弟は昔から何かと飽きっぽいタイプで、仕事や趣味でもなかなか続かずにいた。
今回もどうせ思いつきで言っているだけだろうと馬鹿にしていたが、ちゃんと学校の資料なども取り寄せていて割と本気に見える。
しかし、今すでに看護師ならともかく、弟の言うフライトナースになるためにまず学校に入るというのも気の長い話だ。
弟の場合、高卒の資格は持っているので看護専門学校を狙っている。
最近の現役学生の間では看護大学の方が人気があるらしく、高校から看護大学を経て看護師になるルートがメインだそうだ。
看護大学の方が大卒という学歴がつくし、学ぶ内容もより高度だというのがその理由だ。
しかも、看護大学だと看護師と同時に保健師などを取ることもできるという事だが、弟はそこまで考えていない。
大学なら四年かかってしまうし、そこまで時間をかけるつもりもないようだ。
といっても、看護専門学校でも三年はかかるわけだからそれなりに腰を据えてやる必要がある。

それに、専門学校といえども入試には学力試験があるのでそこも問題だ。
入試には数学やら国語やらの科目があるので、それがすんなり通るかどうかは分からない。
本人はちょっと勉強しなおせば大丈夫などと言っているが本当だろうか。
仮に入試は何とかなったとしても、その先また勉強が続くわけなのでちょっと心配だ。
それに、看護専門学校でもやはり生徒のほとんどが女子だ。
男子はクラスに数人というレベルらしいし、すでに20を越えた男が入ってやっていけるのかとも思う。
やはり、社会人が転職して看護師になるというのはなかなか大変に思えるのだが。

看護師になるための学費

さて、看護師に転職してフライトナースを目指すという弟だが、「フライトナース」という職業があるわけではないようだ。
弟が「フライトナースになる」と言っていたので、自分も最初はそういう専門の仕事があるのだと思っていた。
しかし、よくよく調べてみると「フライトナース」とは一種の役職名のようなものだと分かった。
例えば「会社員」とか「野球選手」といった職業を表す言葉と、「部長」とか「ピッチャー」という役割を表す言葉がある。
「フライトナース」も、救急救命の分野に携わっている看護師のうち、ドクターヘリに乗る役割の人をそう言うだけらしい。
だから「フライトナース」の人の職業はあくまでも「看護師」であって、それはその人の役割を指しているにすぎない。
弟も最初は「フライトナース」という独立した職業のように考えていたらしいが、今はちゃんと区別して話している。
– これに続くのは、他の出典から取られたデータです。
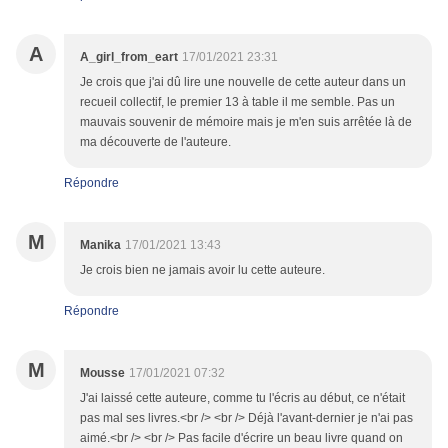
A
A_girl_from_eart
17/01/2021 23:31
Je crois que j'ai dû lire une nouvelle de cette auteur dans un
recueil collectif, le premier 13 à table il me semble. Pas un
mauvais souvenir de mémoire mais je m'en suis arrêtée là de
ma découverte de l'auteure.
Répondre
M
Manika
17/01/2021 13:43
Je crois bien ne jamais avoir lu cette auteure.
Répondre
M
Mousse
17/01/2021 07:32
J'ai laissé cette auteure, comme tu l'écris au début, ce n'était
pas mal ses livres.<br /> <br /> Déjà l'avant-dernier je n'ai pas
aimé.<br /> <br /> Pas facile d'écrire un beau livre quand on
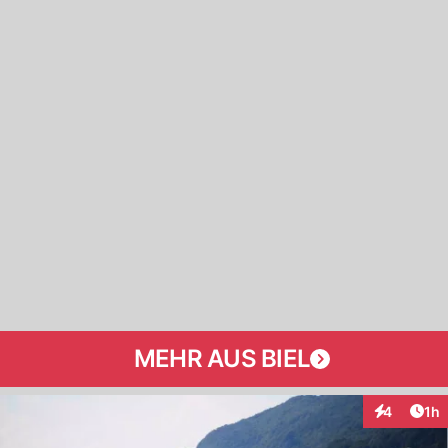
MEHR AUS BIEL
Art
4
1h
Interaktion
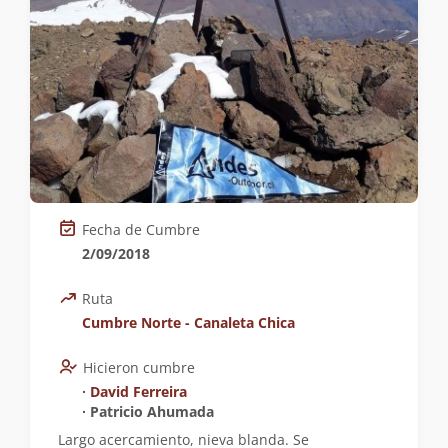
Fecha de Cumbre
2/09/2018
Ruta
Cumbre Norte - Canaleta Chica
Hicieron cumbre
∙
David Ferreira
∙ Patricio Ahumada
Largo acercamiento, nieva blanda. Se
それにしても、そのフライトナースになるのであればまず看護師になり、それから経験を積んでいかないといけない。
だから、年数的にも相当かかるし、学費にしても結構な額のようだ。
聞く話だと、専門学校の学費は公立は年間数十万で割合安いが、高いところは100万くらいかかるそうだ。
弟は今まで貯めてきたバイト代で通えるところを狙うと言っているが、その分そこは競争率も高そうな気がするのだが。
それに、おそらく通学中は勉強が忙しくてバイトとの掛け持ちは難しいようにも思う。
もちろんやれないことはないにしても、最初から三年分に当たる学費くらいは用意しておかないと厳しいだろう。
弟にどの程度貯金があるのかは知らないが、一応そのための奨学金もあるとは聞いている。
しかしそれも当然後で返済が必要なものだし、弟が金銭的な部分をどう考えているのかは気になる所だ。